Au chapitre 1, l'homme avait été considéré comme appartenant à l'ensemble de la nature dont il forme le couronnement; ici il apparaît comme sujet de l'histoire, dans laquelle sa propre activité se combine incessamment avec l'action divine. Aussi le fait de sa création n'avait-il été raconté que sommairement au chapitre 1, tandis qu'il est maintenant repris en détail, soit quant à la formation de l'homme lui-même, soit quant à celle de la femme; car c'est de cette distinction des sexes que dépend le développement de la race et par conséquent celui de l'histoire.
Tout semble prouver que le récit qui va suivre a été emprunté à une autre source que le précédent; le terme d'Elohim pour désigner Dieu fait place à celui de Jéhova (sur l'expression Jéhova-Elohim, voir précédemment); le récit prend un caractère moins solennel et plus simplement narratif et les mêmes idées sont exprimées par d'autres expressions et d'autres tournures de phrase.
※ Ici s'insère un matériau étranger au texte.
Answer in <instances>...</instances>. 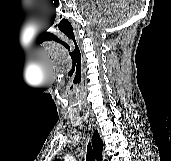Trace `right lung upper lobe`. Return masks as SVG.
<instances>
[{
  "label": "right lung upper lobe",
  "mask_w": 171,
  "mask_h": 161,
  "mask_svg": "<svg viewBox=\"0 0 171 161\" xmlns=\"http://www.w3.org/2000/svg\"><path fill=\"white\" fill-rule=\"evenodd\" d=\"M92 143H93V150L95 153V157L97 158L98 161H102L103 141L101 140L97 131H95L93 134ZM55 161H60V160L56 159Z\"/></svg>",
  "instance_id": "cb5924a9"
}]
</instances>
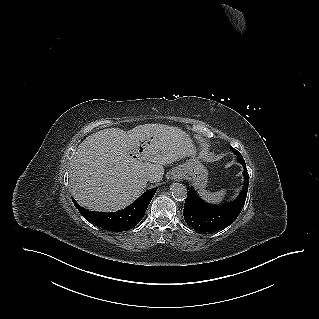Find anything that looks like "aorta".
Returning a JSON list of instances; mask_svg holds the SVG:
<instances>
[{
	"label": "aorta",
	"instance_id": "762f6f07",
	"mask_svg": "<svg viewBox=\"0 0 319 319\" xmlns=\"http://www.w3.org/2000/svg\"><path fill=\"white\" fill-rule=\"evenodd\" d=\"M171 195L176 200H184L187 197V189L183 184L174 183L170 188Z\"/></svg>",
	"mask_w": 319,
	"mask_h": 319
}]
</instances>
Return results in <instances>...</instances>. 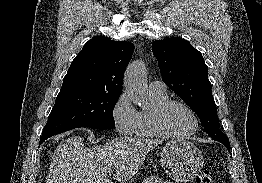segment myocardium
<instances>
[{
    "mask_svg": "<svg viewBox=\"0 0 262 183\" xmlns=\"http://www.w3.org/2000/svg\"><path fill=\"white\" fill-rule=\"evenodd\" d=\"M174 105H181L185 107L193 116L194 127L191 131L184 133V134H174L166 128V125H165L166 114L169 111V109ZM153 125H154L156 132L161 137L169 138V139H185V138L191 137L198 131L200 120H199V117L196 111L187 102L183 100H178V99H168L155 110L153 114Z\"/></svg>",
    "mask_w": 262,
    "mask_h": 183,
    "instance_id": "myocardium-1",
    "label": "myocardium"
}]
</instances>
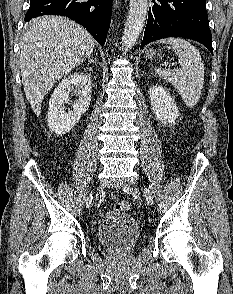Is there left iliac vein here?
<instances>
[{
    "label": "left iliac vein",
    "mask_w": 233,
    "mask_h": 294,
    "mask_svg": "<svg viewBox=\"0 0 233 294\" xmlns=\"http://www.w3.org/2000/svg\"><path fill=\"white\" fill-rule=\"evenodd\" d=\"M123 190L126 191V192H129V191H134L135 194H137V197L138 198H141L142 197V194L140 192L139 189L135 188V189H132L130 186H124L123 187ZM149 191V190H148Z\"/></svg>",
    "instance_id": "4c4485c4"
}]
</instances>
On peut donc se demander si son contenu n'est point parallèle à celui du chapitre 1, en d'autres termes si nous n'avons pas ici un second récit du fait de la création. S'il en était ainsi, il faudrait reconnaître une contradiction flagrante entre les deux narrations : là, une création graduée qui va des plantes aux animaux et des animaux à l'homme; ici, absence totale de plantes avant l'homme, et la création des végétaux et des animaux succédant à celle de l'homme. Mais si c'est bien là le sens de ces deux récits, comment s'expliquer le procédé du rédacteur de la Genèse, qui les reproduit successivement tous les deux malgré cette contradiction qu'il ne pouvait manquer de discerner aussi b ien que nous ?
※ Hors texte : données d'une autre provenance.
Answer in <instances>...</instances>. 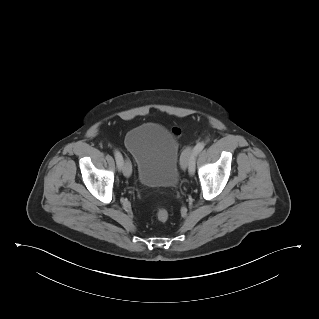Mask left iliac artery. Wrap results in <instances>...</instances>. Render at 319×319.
Wrapping results in <instances>:
<instances>
[{"instance_id": "1", "label": "left iliac artery", "mask_w": 319, "mask_h": 319, "mask_svg": "<svg viewBox=\"0 0 319 319\" xmlns=\"http://www.w3.org/2000/svg\"><path fill=\"white\" fill-rule=\"evenodd\" d=\"M204 147H205V143L199 142L194 148V154L189 161V173L191 175H193L195 172V157L197 156L199 152H201L204 149Z\"/></svg>"}]
</instances>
Si nous ne voulons pas faire une injure gratuite à son intelligence, nous devons supposer qu'il entrevoyait une solution de cette contradiction apparente, et nous ne serons que justes en la cherchant.
Elle ne nous parait pas si difficile à trouver : le chapitre 1 avait en vue le monde dans son ensemble; le chapitre 2 s'occupe spécialement de l'homme et nous place par conséquent dans la contrée particulière où il habita dès le commencement et où se trouvait le jardin appelé paradis. Il nous fait connaître l'état des choses tel qu'il existait au moment et dans le lieu où l'homme ouvrit pour la première fois les yeux à la lumière : c'était une contrée privée de végétation, avec un ciel sans nuages et sans pluie; seulement une vapeur répandue sur la terre humectait le sol. Le paradis seul, un jardin rempli d'arbres, et arrosé par un fleuve, faisait exception.
Tel fut le milieu dans lequel l'homme arriva à l'existence et prit connaissance de lui-même et du monde. C'est le souvenir qu'il a transmis à ses descendants par une tradition dont nous avons ici la rédaction.
S'il en est ainsi, ce récit nous place au sixième jour du chapitre 1, immédiatement avant la création de l'homme; et nous devons supposer que le document d'où il a été tiré possédait aussi un récit de la création parallèle à celui du chapitre 1, mais que le rédacteur de la Genèse aura supprimé pour ne pas faire double emploi, tout en en rappelant dans ce qui suit quelques traits.
Il est bien évident, en effet, que la narration ne pouvait commencer dans ce récit par notre verset 5. Pour la création des animaux, voir au verset 19.